No debate da TVI24 sobre segurança nuclear, às tantas Carlos Pimenta põe o dedo na ferida: a Tepco, que opera a central de Fukushima, tem um longo historial de mentiras, multas e desrespeito pelo regulador japonês.
É esta a qualidade dos argumentos de quem defende o nuclear em Portugal? Como se vê, os riscos não são negligenciáveis. E desta vez não foi mão humana, como em Chernobyll... Foi a Natureza. A mesma que colocou Portugal em zona de risco sísmico. Tal como Itália (lembram-se da devastação de Aquila?) e Turquia, países que também querem construir centrais: a Turquia teve um tremor de terra a cada 17 anos dos últimos dois milénios!

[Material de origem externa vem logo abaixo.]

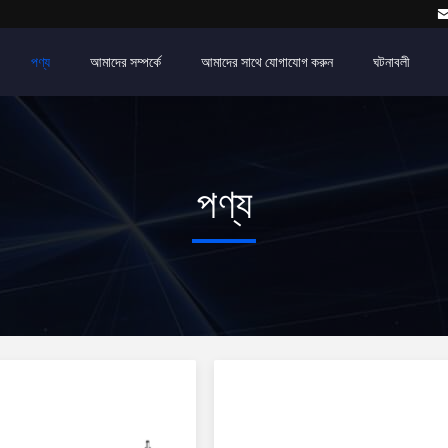
পণ্য
আমাদের সম্পর্কে
আমাদের সাথে যোগাযোগ করুন
ঘটনাবলী
পণ্য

Bem podem os pró-nuclear dizer que desastres com barragens ceifaram mais vidas que desastres nucleares. Mas há no mundo muito mais barragens que centrais nucleares (esperem até chineses e indianos inaugurarem os 218 reactores que vão construir até 2020; 25 deles quase prontos…). É como se alguém dissesse que nos acidentes automóveis em Portugal menos de 1% dos mortos são ucranianos. Pudera: são uma minoria… Além de que uma torrente de água dissipa-se em poucas dezenas de km. Uma nuvem radioactiva faz estragos a milhares e atinge países que se recusaram a optar pelo nuclear (fora os problemas de Saúde, que se prolongam por gerações).
O nuclear deve ser posto de lado? Não. Mas convém pesar bem todos os prós e contras. E com argumentos menos rasteiros.